*ASSIGNMENT*: Write out exactly the lines of the entries below from the one holding "Paialvo (30, 2164)" to the one holding "Destaque (39, 549)", inclusive, and leave out all other lines.

Stored records:
____________

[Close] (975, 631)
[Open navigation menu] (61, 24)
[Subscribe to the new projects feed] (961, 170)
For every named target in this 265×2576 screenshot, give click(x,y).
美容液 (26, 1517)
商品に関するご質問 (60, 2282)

____________

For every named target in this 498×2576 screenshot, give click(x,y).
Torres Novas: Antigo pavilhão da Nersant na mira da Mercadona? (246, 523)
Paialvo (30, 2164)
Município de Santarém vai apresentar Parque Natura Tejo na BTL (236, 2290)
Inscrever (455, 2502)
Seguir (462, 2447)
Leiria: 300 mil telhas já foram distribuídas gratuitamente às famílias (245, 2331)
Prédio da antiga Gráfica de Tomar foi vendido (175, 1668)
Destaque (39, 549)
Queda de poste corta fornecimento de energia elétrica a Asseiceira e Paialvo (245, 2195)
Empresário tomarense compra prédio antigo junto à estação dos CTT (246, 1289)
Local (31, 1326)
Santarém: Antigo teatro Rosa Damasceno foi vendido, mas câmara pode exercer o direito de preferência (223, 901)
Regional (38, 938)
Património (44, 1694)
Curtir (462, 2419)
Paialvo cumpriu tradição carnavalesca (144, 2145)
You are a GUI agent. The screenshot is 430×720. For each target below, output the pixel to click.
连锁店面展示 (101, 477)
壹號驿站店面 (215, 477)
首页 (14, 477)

____________

*OUTPUT OF THE EXERCISE*:
Paialvo (30, 2164)
Município de Santarém vai apresentar Parque Natura Tejo na BTL (236, 2290)
Inscrever (455, 2502)
Seguir (462, 2447)
Leiria: 300 mil telhas já foram distribuídas gratuitamente às famílias (245, 2331)
Prédio da antiga Gráfica de Tomar foi vendido (175, 1668)
Destaque (39, 549)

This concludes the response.